# Exercise brief
Copy every line of the data below exactly as given, except for the pictures.

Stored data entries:
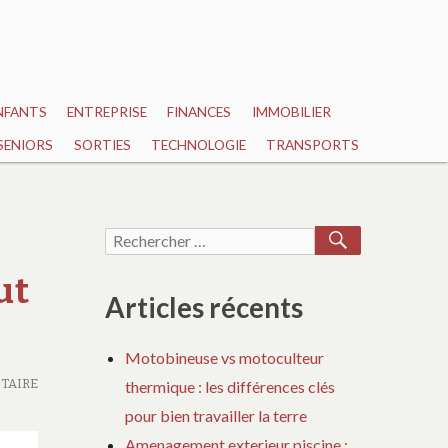
NFANTS
ENTREPRISE
FINANCES
IMMOBILIER
SENIORS
SORTIES
TECHNOLOGIE
TRANSPORTS
RECHERCH
Recherche
pour :
ut
Articles récents
Motobineuse vs motoculteur
TAIRE
thermique : les différences clés
pour bien travailler la terre
Amenagement exterieur piscine :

# Result for this exercise
NFANTS
ENTREPRISE
FINANCES
IMMOBILIER
SENIORS
SORTIES
TECHNOLOGIE
TRANSPORTS
RECHERCH
Recherche
pour :
ut
Articles récents
Motobineuse vs motoculteur
TAIRE
thermique : les différences clés
pour bien travailler la terre
Amenagement exterieur piscine :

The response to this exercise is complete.